------ Provided records

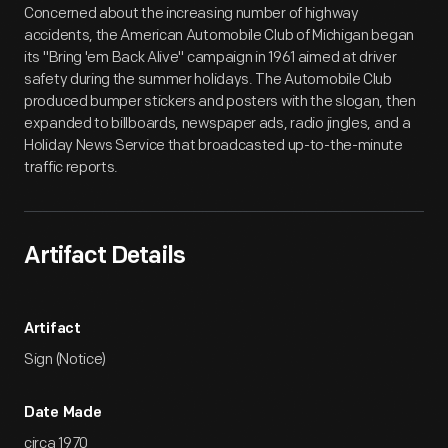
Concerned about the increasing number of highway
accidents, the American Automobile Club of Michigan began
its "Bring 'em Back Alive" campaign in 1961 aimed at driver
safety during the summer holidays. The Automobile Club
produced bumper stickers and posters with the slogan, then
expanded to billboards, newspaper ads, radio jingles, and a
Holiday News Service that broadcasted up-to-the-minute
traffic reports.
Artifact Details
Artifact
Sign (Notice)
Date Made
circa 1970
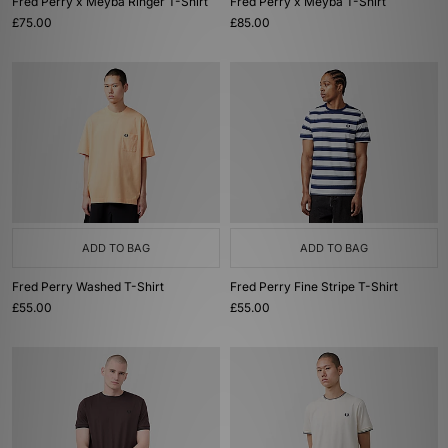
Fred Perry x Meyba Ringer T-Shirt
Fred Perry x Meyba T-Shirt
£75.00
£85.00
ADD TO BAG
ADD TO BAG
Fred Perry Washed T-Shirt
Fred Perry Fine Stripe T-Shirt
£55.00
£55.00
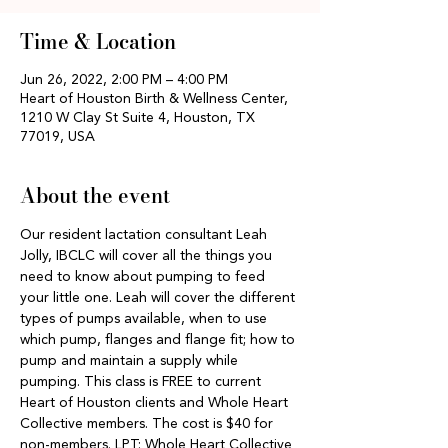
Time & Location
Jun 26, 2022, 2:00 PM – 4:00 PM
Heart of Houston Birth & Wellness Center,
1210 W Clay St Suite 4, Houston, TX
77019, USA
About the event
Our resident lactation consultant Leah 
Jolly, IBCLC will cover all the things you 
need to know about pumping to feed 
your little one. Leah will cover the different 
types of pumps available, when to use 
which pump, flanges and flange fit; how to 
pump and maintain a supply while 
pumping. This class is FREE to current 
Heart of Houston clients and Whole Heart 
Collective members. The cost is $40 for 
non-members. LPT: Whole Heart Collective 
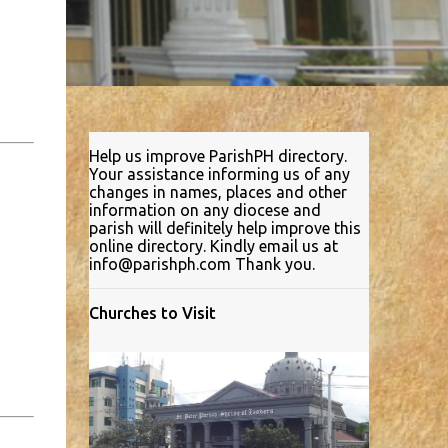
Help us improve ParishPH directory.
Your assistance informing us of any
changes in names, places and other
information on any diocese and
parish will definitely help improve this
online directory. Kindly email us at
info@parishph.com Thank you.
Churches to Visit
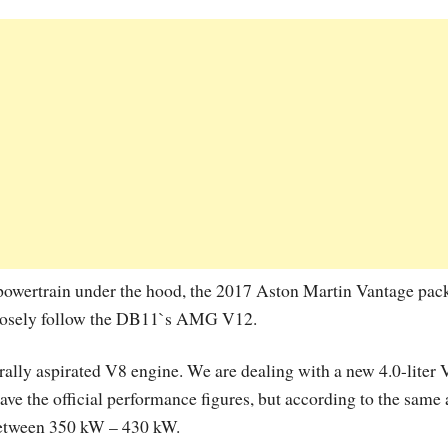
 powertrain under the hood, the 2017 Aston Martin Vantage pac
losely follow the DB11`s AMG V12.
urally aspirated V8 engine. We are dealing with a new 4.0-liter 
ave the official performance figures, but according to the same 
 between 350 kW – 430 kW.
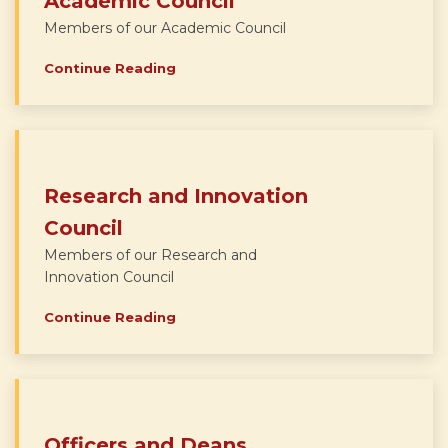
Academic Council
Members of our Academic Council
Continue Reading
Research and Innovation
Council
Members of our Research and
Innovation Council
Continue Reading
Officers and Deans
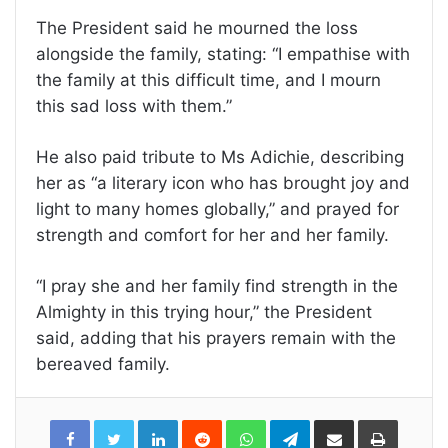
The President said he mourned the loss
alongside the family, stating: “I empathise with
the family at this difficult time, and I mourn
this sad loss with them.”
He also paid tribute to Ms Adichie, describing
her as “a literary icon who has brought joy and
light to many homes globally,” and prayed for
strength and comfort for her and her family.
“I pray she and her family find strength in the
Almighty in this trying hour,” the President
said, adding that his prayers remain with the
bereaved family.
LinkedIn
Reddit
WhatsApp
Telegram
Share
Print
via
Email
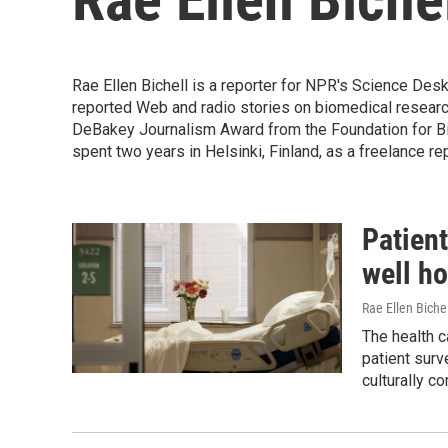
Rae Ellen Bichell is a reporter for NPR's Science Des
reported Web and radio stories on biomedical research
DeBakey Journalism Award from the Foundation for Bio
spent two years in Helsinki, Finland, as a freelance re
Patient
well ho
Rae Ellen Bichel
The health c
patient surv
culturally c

------------

• Activity
Only lines holding the word "Automobile" are wanted here; copy each from the listing.

• Reply
accidents, the American Automobile Club of Michigan began
safety during the summer holidays. The Automobile Club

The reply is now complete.